Since Custom Stitches is entirely a small form of business, which has the desire to expand its operations, it will, therefore, be wise to narrow the sources of finances which will be of beneficial use to it.
The first source of finance is bank loans. Andy may as well decide to get commercial bank loans and either specify them to business or consumer loans. The reason for opting for a bank loan is due to the fact that the loan can easily be accessed provided there are personal or company assets that will act as security at the same time. For business loans, lenders will always demand personal guarantees and so Andy should be well versed with this in case he needs this type of funding. The other thing the bank will request for this loan is a collateral, the reason being that the bank wants to really comprehend whether the project to be handled is worth taking a risk (Snell, 2003).
The major advantage with bank loans is the fact that they have a high leverage return and can easily be accessed if the borrower, which in this case is Andy, possesses worthy company assets that will be used for security purposes. The major disadvantage with bank loans, especially business loans, is the fact that the bank may demand the borrower to come up with the full amount lend in case it is suspected that the business is facing hard financial times. Another disadvantage with bank loans is that they usually come with high interest rates and repayment of these may thus be costly to Custom Stitches.

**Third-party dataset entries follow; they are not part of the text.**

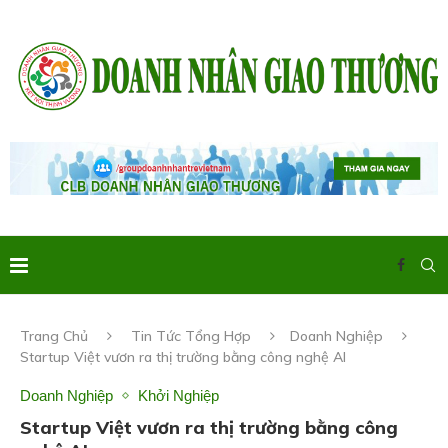
Trang Chủ
Tin Tức Tổng Hợp
Doanh Nghiệp
Startup Việt vươn ra thị trường bằng công nghệ AI
Doanh Nghiệp
Khởi Nghiệp
Startup Việt vươn ra thị trường bằng công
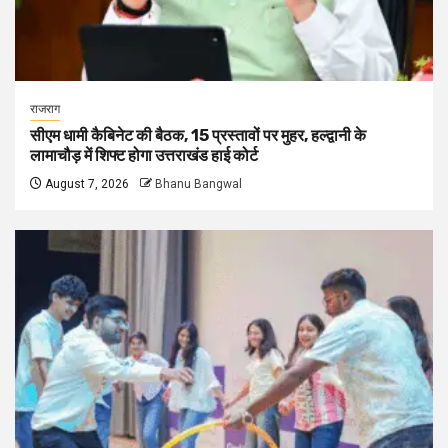
राजराग
सीएम धामी कैबिनेट की बैठक, 15 प्रस्तावों पर मुहर, हल्द्वानी के
लामाचौड़ में शिफ्ट होगा उत्तराखंड हाई कोर्ट
August 7, 2026
Bhanu Bangwal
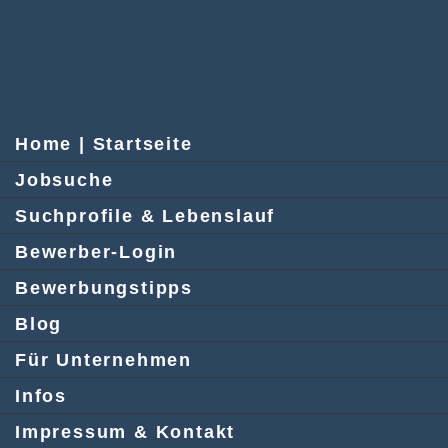
Home | Startseite
Jobsuche
Suchprofile & Lebenslauf
Bewerber-Login
Bewerbungstipps
Blog
Für Unternehmen
Infos
Impressum & Kontakt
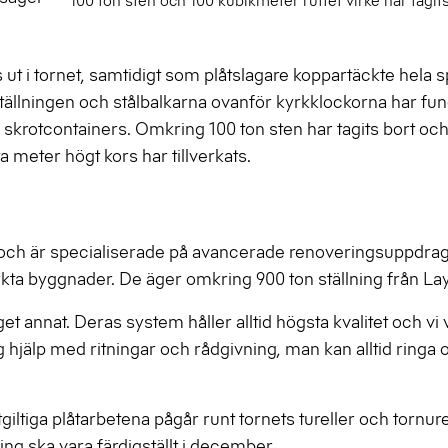
100 ton sten och 100 kubikmeter ruttet virke har tagits
ut i tornet, samtidigt som plåtslagare koppartäckte hela s
ällningen och stålbalkarna ovanför kyrkklockorna har fu
 skrotcontainers. Omkring 100 ton sten har tagits bort oc
tta meter högt kors har tillverkats.
 och är specialiserade på avancerade renoveringsuppdrag,
ta byggnader. De äger omkring 900 ton ställning från Lay
 annat. Deras system håller alltid högsta kvalitet och vi ve
erlig hjälp med ritningar och rådgivning, man kan alltid ringa 
giltiga plåtarbetena pågår runt tornets tureller och tornur
ng ska vara färdigställt i december.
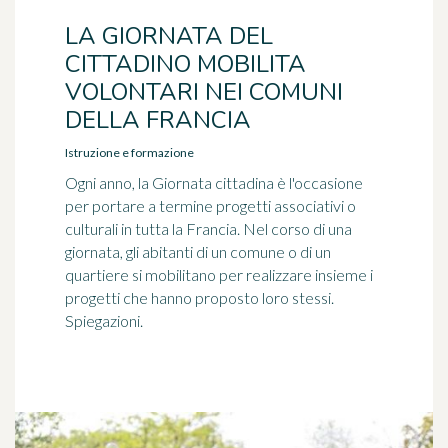
LA GIORNATA DEL
CITTADINO MOBILITA
VOLONTARI NEI COMUNI
DELLA FRANCIA
Istruzione e formazione
Ogni anno, la Giornata cittadina è l'occasione
per portare a termine progetti associativi o
culturali in tutta la Francia. Nel corso di una
giornata, gli abitanti di un comune o di un
quartiere si mobilitano per realizzare insieme i
progetti che hanno proposto loro stessi.
Spiegazioni.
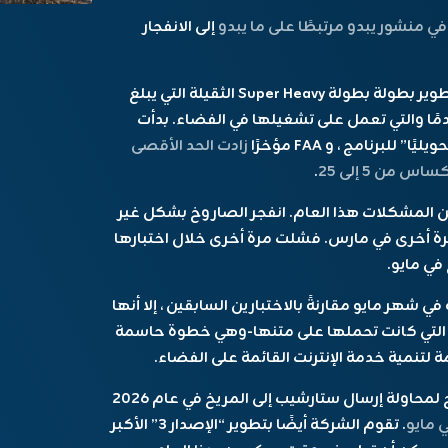
في منشور يبدو مرتبطًا على ما يبدو
إلى الانفجار
أمضى SpaceX السنوات القليلة الماضية في تطوير بطولة بطولة Super Heavy الثقيلة التي يبلغ
ا 171 قدمًا والتي تبلغ مساحتها 171 قدمًا والتي تعمل على تشغيلها في الفضاء. بدأت
زادت الحد الأقصى
 من 5 إلى 25
.
المشكلات هذا العام. انفجر الصاروخ بشكل غير
م مرة أخرى في مارس. فشلت مرة أخرى خلال اختبارها
في مايو.
شهر مايو مقارنةً بالاختبارين السابقين ، إلا أنها
ية التي كانت تحملها على متنها-وهي خطوة حاسمة
لتنمية خدمة الإنترنت القائمة على الفضاء.
حافظ Musk على أن SpaceX على الطريق الصحيح لمحاولة إرسال ستارشيب إلى المريخ في عام 2026
 مايو
. تقوم الشركة أيضًا بتطوير “الإصدار 3” الأكبر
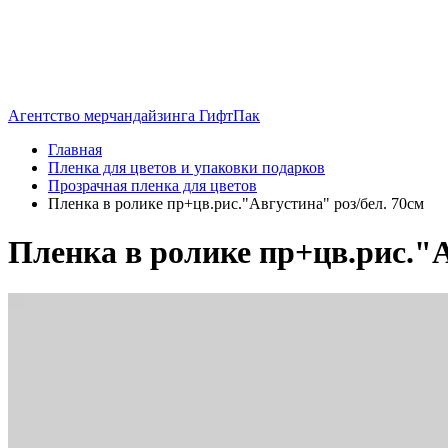
Агентство мерчандайзинга ГифтПак
Главная
Пленка для цветов и упаковки подарков
Прозрачная пленка для цветов
Пленка в ролике пр+цв.рис."Августина" роз/бел. 70см
Пленка в ролике пр+цв.рис."А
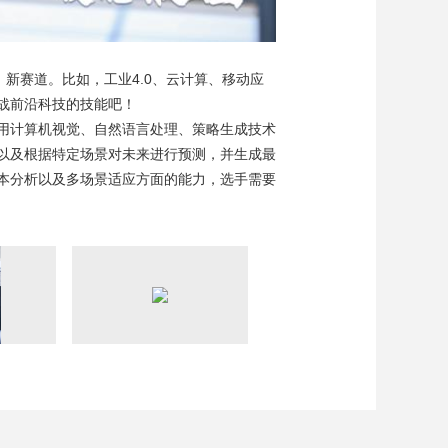
新赛道。比如，工业4.0、云计算、移动应
战前沿科技的技能吧！
用计算机视觉、自然语言处理、策略生成技术
以及根据特定场景对未来进行预测，并生成最
本分析以及多场景适应方面的能力，选手需要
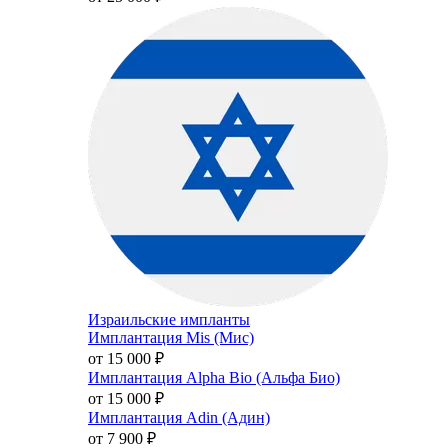
Израильские импланты
Имплантация Mis (Мис)
от 15 000
₽
Имплантация Alpha Bio (Альфа Био)
от 15 000
₽
Имплантация Adin (Адин)
от 7 900
₽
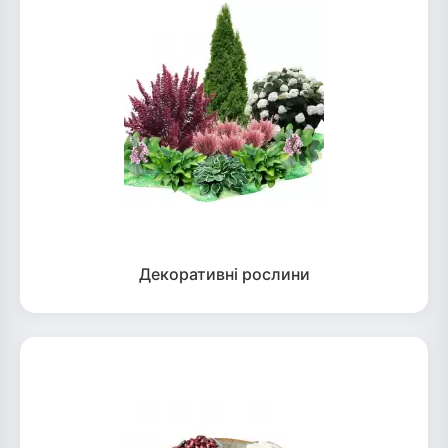
Декоративні рослини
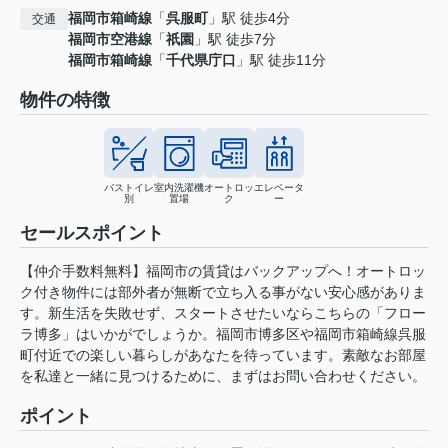
福岡市箱崎線
「
呉服町
」駅 徒歩4分
交通
福岡市空港線
「
祇園
」駅 徒歩7分
福岡市箱崎線
「
千代県庁口
」駅 徒歩11分
物件の特徴
バストイレ
室内洗濯機
オートロッ
エレベータ
別
置場
ク
ー
セールスポイント
【仲介手数料無料】福岡市の賃貸はバックアップへ！オートロッ
ク付き物件には部外者が無断で立ち入る事がない安心感がありま
す。新生活を失敗せず、スタートさせたいならこちらの「フロー
ラ博多」はいかがでしょうか。福岡市博多区や福岡市箱崎線呉服
町付近での楽しい暮らしがあなたを待っています。素敵なお部屋
を私達と一緒に見つけるために、まずはお問い合わせください。
ポイント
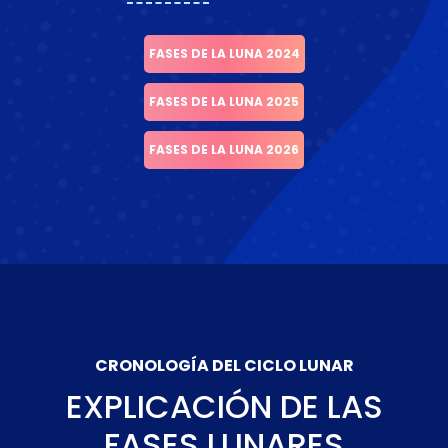
FASES DE LA LUNA 2024
FASES DE LA LUNA 2025
FASES DE LA LUNA 2026
CRONOLOGÍA DEL CICLO LUNAR
EXPLICACIÓN DE LAS
FASES LUNARES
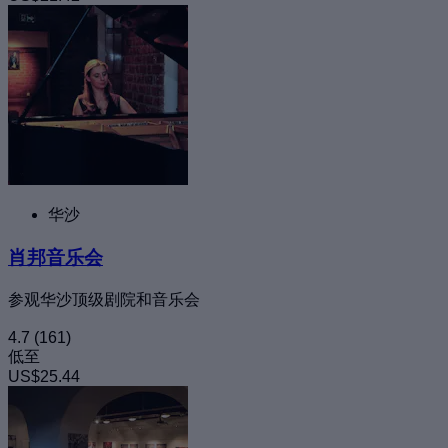
华沙
肖邦音乐会
参观华沙顶级剧院和音乐会
4.7
(161)
低至
US$25.44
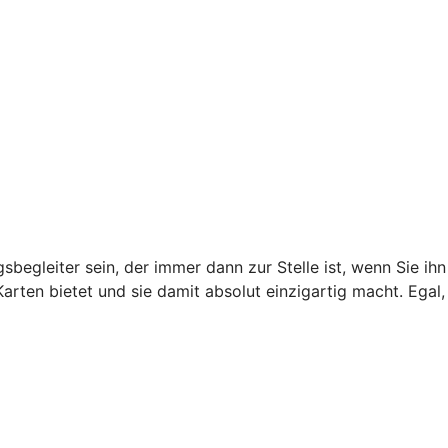
begleiter sein, der immer dann zur Stelle ist, wenn Sie ihn
arten bietet und sie damit absolut einzigartig macht. Egal,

The second source of finance for Custom Stitches is government guaranteed loans. This type of loans is basically concerned with small businesses that are in need of expansion support. The Small Business Administration (SBA) acts as the main guarantor on loans for this small business. However, Custom Stitches will have to work hard if they are going to conduct business with lenders who partner with SBA to make the project a success altogether. The funds provided by SBA are usually not meant for other purposes rather than developing (expanding) the small businesses in hand. The restrictions put forth for small businesses, which aspire to access the funding, are that the businesses must meet the stipulated size limits that have been set by the SBA. The business must also be meant to make profit and, lastly, the business must be owned and operated independently (Peters& Waterman, 2002). The major advantage with this form of financing is the fact that it is easily accessible, provided the business meets the selection criteria. It is also less costly in comparison to bank loans in the sense that the government subsidizes the interest rates to be paid as a way of encouraging growth and development in the business sector. The major disadvantage with this type of funding is the fact that it can be somewhat difficult to access especially when the business does not qualify for the loan.
The third and the last kind of financing for Custom Stitches to consider is the one that is obtained from family members and friends. When funds are obtained from close relatives and friends, there is usually little or no interest to be paid for it. Therefore, the funds can be invested without any restrictions. However, it is predetermined that before receiving this kind of finances the business must first compose an agreement indicating when and how the funds will be repaid to them (Rudman, 1999). The major advantage of this form of financing is that it is cheap and does not require filling of complex paperwork. The major disadvantage is that the family members and friends may decide to mix business with pleasure so that business operations are affected negatively.
In conclusion, I think that Custom Stitches should go for either one of these three methods or rather combine them in case they are easily accessible. But, in case government loans and money from relatives and friends prove to be a challenge, then bank loans will be the best option to consider, since it is formal and can be easily accessed.